- [Description of the task]
Give all of the data below again exactly, and drop the images.

- [Task input]
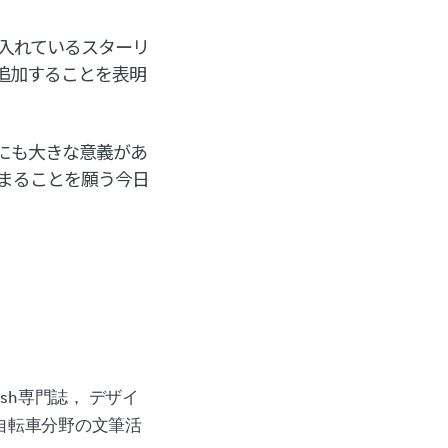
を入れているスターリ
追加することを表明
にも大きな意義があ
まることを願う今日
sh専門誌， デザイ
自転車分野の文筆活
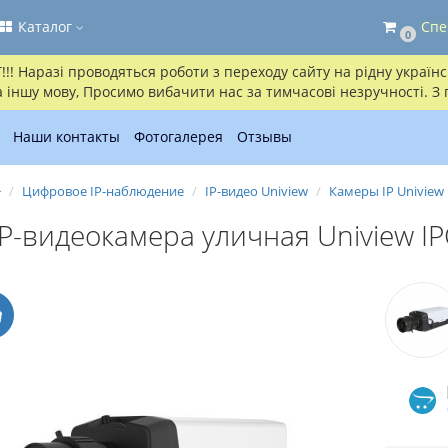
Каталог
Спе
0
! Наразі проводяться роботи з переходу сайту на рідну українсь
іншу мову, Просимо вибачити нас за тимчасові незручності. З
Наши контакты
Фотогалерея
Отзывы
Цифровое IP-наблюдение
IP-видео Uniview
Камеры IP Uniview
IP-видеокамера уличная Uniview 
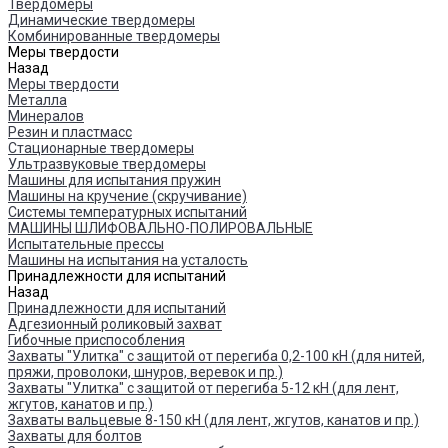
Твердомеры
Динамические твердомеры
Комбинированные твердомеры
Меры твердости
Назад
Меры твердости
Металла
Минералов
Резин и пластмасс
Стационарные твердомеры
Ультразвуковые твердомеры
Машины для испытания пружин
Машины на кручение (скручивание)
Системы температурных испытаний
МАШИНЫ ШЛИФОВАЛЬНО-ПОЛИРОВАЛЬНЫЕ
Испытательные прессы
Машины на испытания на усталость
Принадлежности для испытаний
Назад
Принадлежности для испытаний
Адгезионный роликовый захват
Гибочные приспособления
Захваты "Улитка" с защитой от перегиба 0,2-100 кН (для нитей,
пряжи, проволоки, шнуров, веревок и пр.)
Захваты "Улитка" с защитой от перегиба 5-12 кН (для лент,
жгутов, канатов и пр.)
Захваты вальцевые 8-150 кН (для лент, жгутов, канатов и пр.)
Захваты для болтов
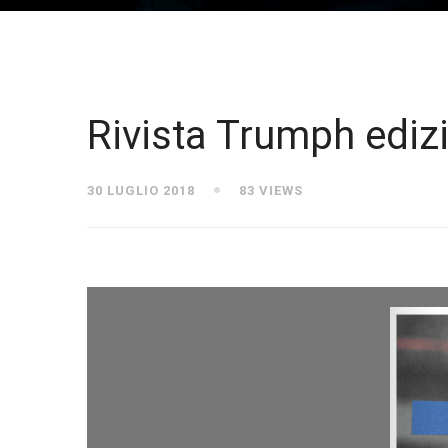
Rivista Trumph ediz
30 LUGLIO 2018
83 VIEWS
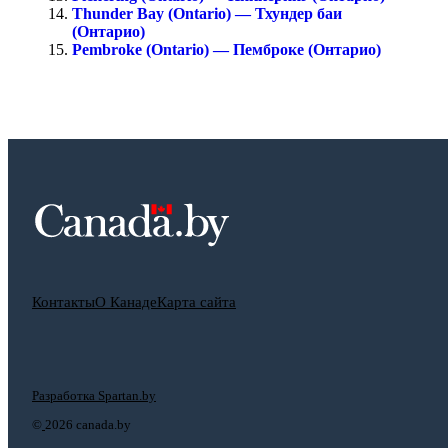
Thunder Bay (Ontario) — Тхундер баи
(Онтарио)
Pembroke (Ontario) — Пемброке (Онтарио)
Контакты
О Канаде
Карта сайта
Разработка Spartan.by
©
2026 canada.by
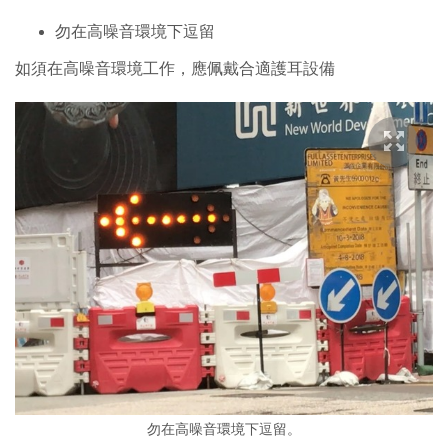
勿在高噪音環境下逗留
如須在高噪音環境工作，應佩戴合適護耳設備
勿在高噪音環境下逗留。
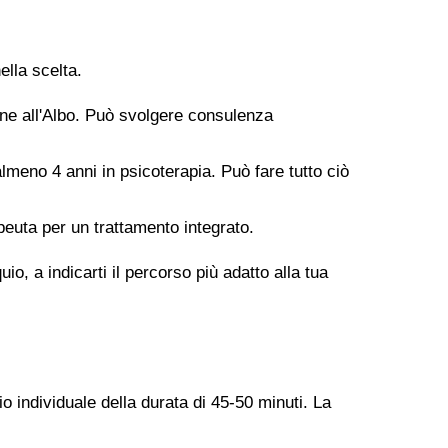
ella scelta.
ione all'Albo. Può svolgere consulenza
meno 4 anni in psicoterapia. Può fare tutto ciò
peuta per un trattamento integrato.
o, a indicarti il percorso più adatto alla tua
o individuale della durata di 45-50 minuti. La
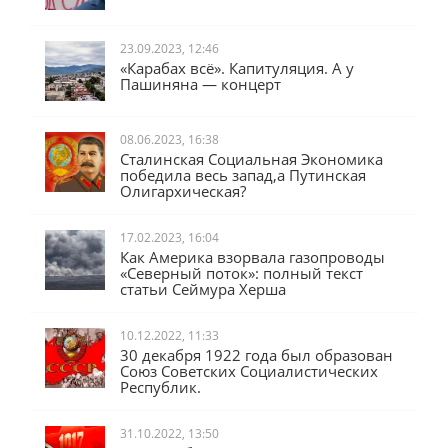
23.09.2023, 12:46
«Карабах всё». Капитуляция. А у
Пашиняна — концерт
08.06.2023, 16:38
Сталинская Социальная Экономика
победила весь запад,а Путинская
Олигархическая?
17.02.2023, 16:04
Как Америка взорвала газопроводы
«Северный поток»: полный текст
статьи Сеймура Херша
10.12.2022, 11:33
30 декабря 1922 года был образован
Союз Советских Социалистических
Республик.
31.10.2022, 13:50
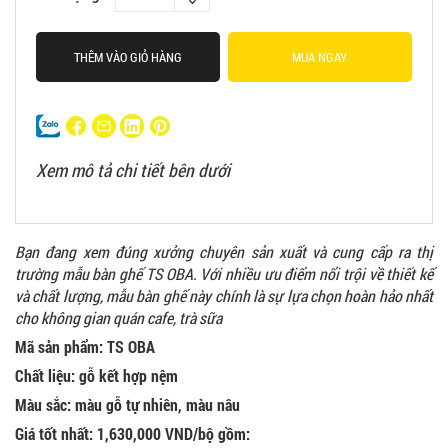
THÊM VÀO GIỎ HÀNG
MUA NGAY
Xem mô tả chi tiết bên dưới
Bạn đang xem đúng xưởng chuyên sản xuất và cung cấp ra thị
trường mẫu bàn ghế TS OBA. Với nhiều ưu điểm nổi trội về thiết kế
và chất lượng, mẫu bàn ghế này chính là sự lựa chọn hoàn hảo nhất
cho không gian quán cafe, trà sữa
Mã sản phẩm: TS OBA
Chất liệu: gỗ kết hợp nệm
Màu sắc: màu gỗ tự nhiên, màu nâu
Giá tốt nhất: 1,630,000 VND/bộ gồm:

- [Response for this exercise]
を入れているスターリ
追加することを表明
にも大きな意義があ
まることを願う今日
sh専門誌， デザイ
自転車分野の文筆活
Каталог
Спе
0
! Наразі проводяться роботи з переходу сайту на рідну українсь
іншу мову, Просимо вибачити нас за тимчасові незручності. З
Наши контакты
Фотогалерея
Отзывы
Цифровое IP-наблюдение
IP-видео Uniview
Камеры IP Uniview
IP-видеокамера уличная Uniview 
Твердомеры
Динамические твердомеры
Комбинированные твердомеры
Меры твердости
Назад
Меры твердости
Металла
Минералов
Резин и пластмасс
Стационарные твердомеры
Ультразвуковые твердомеры
Машины для испытания пружин
Машины на кручение (скручивание)
Системы температурных испытаний
МАШИНЫ ШЛИФОВАЛЬНО-ПОЛИРОВАЛЬНЫЕ
Испытательные прессы
Машины на испытания на усталость
Принадлежности для испытаний
Назад
Принадлежности для испытаний
Адгезионный роликовый захват
Гибочные приспособления
Захваты "Улитка" с защитой от перегиба 0,2-100 кН (для нитей,
пряжи, проволоки, шнуров, веревок и пр.)
Захваты "Улитка" с защитой от перегиба 5-12 кН (для лент,
жгутов, канатов и пр.)
Захваты вальцевые 8-150 кН (для лент, жгутов, канатов и пр.)
Захваты для болтов
Rivista Trumph ediz
30 LUGLIO 2018
83 VIEWS
Thunder Bay (Ontario) — Тхундер баи
(Онтарио)
Pembroke (Ontario) — Пемброке (Онтарио)
Контакты
О Канаде
Карта сайта
Разработка Spartan.by
©
2026 canada.by
勿在高噪音環境下逗留
如須在高噪音環境工作，應佩戴合適護耳設備
勿在高噪音環境下逗留。
ella scelta.
ione all'Albo. Può svolgere consulenza
meno 4 anni in psicoterapia. Può fare tutto ciò
peuta per un trattamento integrato.
o, a indicarti il percorso più adatto alla tua
o individuale della durata di 45-50 minuti. La
23.09.2023, 12:46
«Карабах всё». Капитуляция. А у
Пашиняна — концерт
08.06.2023, 16:38
Сталинская Социальная Экономика
победила весь запад,а Путинская
Олигархическая?
17.02.2023, 16:04
Как Америка взорвала газопроводы
«Северный поток»: полный текст
статьи Сеймура Херша
10.12.2022, 11:33
30 декабря 1922 года был образован
Союз Советских Социалистических
Республик.
31.10.2022, 13:50
THÊM VÀO GIỎ HÀNG
MUA NGAY
Xem mô tả chi tiết bên dưới
Bạn đang xem đúng xưởng chuyên sản xuất và cung cấp ra thị
trường mẫu bàn ghế TS OBA. Với nhiều ưu điểm nổi trội về thiết kế
và chất lượng, mẫu bàn ghế này chính là sự lựa chọn hoàn hảo nhất
cho không gian quán cafe, trà sữa
Mã sản phẩm: TS OBA
Chất liệu: gỗ kết hợp nệm
Màu sắc: màu gỗ tự nhiên, màu nâu
Giá tốt nhất: 1,630,000 VND/bộ gồm:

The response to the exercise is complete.